Love and Theft, Parish’s own contribution to the highbrow thriller genre he’s long admired, officially dropped Tuesday. These days, he spends his time in a variety of remote European offices, from coffee shops to the backs of tiny Fiat Panda rental cars, where he’s working on a TV pilot, filing the occasional freelance story on the joys of drinking in the shower or curing writer’s block with techno, and sipping wine — “both in and out of the shower” — in between post-writing ocean swims.
“I feel like Americans forgot this. But Europe is a really great place to work as a writer,” he says. “There are tons of places to write, if coffee shops and cafes are your thing, and the pace of life is pretty forgiving.”

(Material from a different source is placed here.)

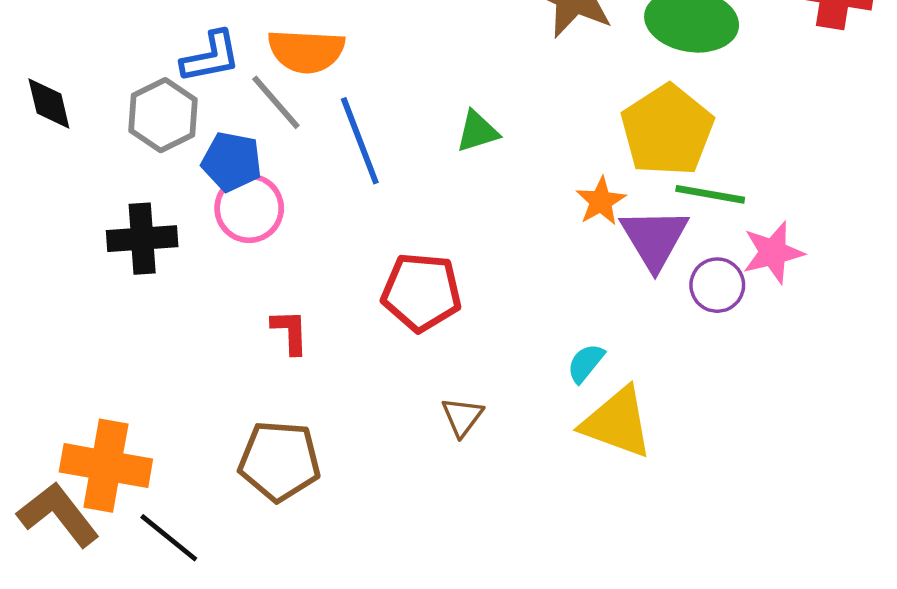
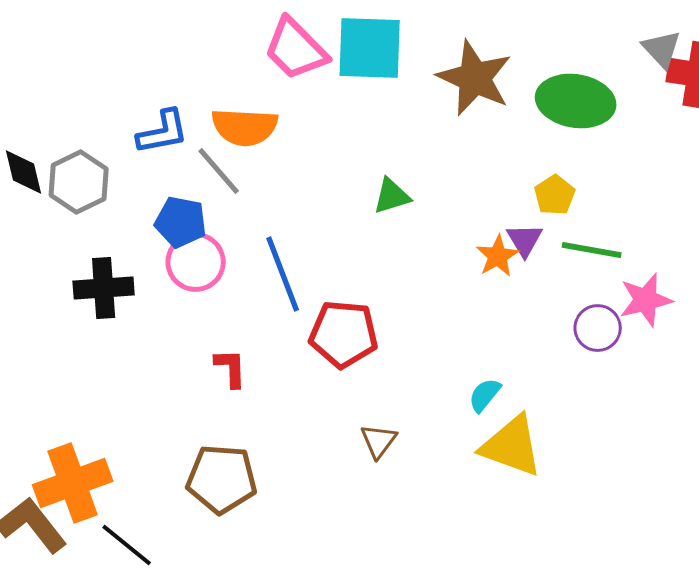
gray hexagon: (163, 115) -> (79, 182), moved
yellow pentagon: (667, 130) -> (555, 195), size x0.5
blue line: (360, 141) -> (283, 274), moved
purple triangle: (654, 239) -> (525, 240), moved, size x0.6
orange cross: (106, 466) -> (73, 483), turned -30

Parish, who says he’s his best self around 2 in the morning, finds the time difference agrees with him as well.
“It was tough being in California, and waking up and already having all these emails from New York. Here, it’s completely fine with me, being this far ahead of America.”

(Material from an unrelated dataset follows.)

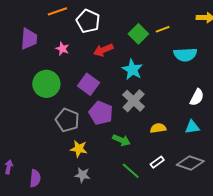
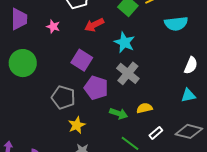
green circle: (46, 84) -> (23, 63), moved
yellow semicircle: (158, 128) -> (144, 108), moved
yellow star: (79, 149) -> (77, 125), turned -30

Between the bullfighting best friend and the late night, European-cafe-writer aesthetic, this is all starting to sound like a 21st-century return to the expat days of Hemingway and his fellow American modernists in Europe.

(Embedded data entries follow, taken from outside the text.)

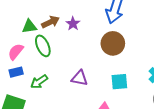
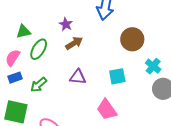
brown arrow: (50, 22) -> (74, 43), moved
brown circle: (113, 43) -> (132, 39), moved
green ellipse: (43, 46) -> (39, 49), turned 60

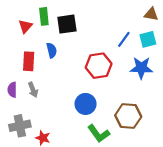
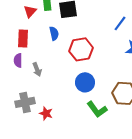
red rectangle: (29, 61) -> (23, 38), moved
red hexagon: (99, 66) -> (81, 49), moved
purple semicircle: (12, 90) -> (18, 60), moved

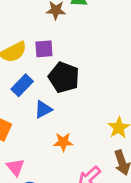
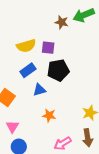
black pentagon: (64, 77) -> (58, 70), turned 30

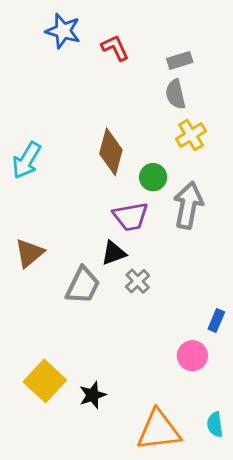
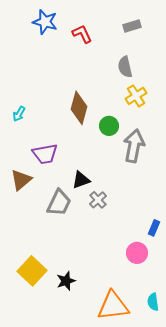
gray rectangle: (180, 60) -> (132, 26), moved
cyan arrow: (27, 160) -> (19, 114), size x0.6
purple trapezoid: (131, 216) -> (45, 154), moved

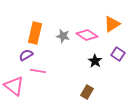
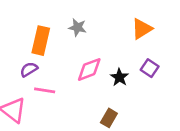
pink diamond: (87, 35) -> (89, 69), moved, turned -55
gray star: (63, 36) -> (77, 27), moved

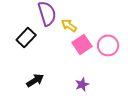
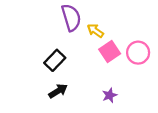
black rectangle: (26, 37) -> (55, 60), moved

“I’m going to try to pull off a resurgence of that era, but with well-written crime fiction instead of experimental novels,” says Parish. He’s joking, of course, but there’s some truth to it. In a world of indefinite work from home, he says he wouldn’t be surprised to see an influx of American creative types taking their craft to Europe.
“Again, the minute my book events became Zoom events, the question became, ‘What is the best place to work from if you can work from anywhere?’ There was no obvious answer for me in America, whereas Rome was immediately at the top of my list,” says Parish. “If you can work from Europe, there is no downside, as far as I can tell.”
That said, he does hope to return to the US eventually, where he imagines he will one day pitch that TV pilot in person — he just has no idea when that might be, and neither does anyone else.
“I’m extremely grateful to be able to get over here and do this,” he adds. “But yeah, at the end of the day, I am American. I would like to return.”
In the meantime, he knows that from the perspective of the perpetually quarantined American, all the European travel and oceanside wine sipping might look a little tone-deaf. “I’m sure if I saw what I was doing from the vantage point of someone in lockdown in America, I would also be annoyed with me,” he says. “Which I guess is the risk of hiding out in Europe during the pandemic. But what can you do?”
Indeed, weird times call for weird measures.
“I mean, it’s a weird time to be doing anything. Celebrating your birthday, publishing a novel. But yeah, I guess it feels as good as it can.”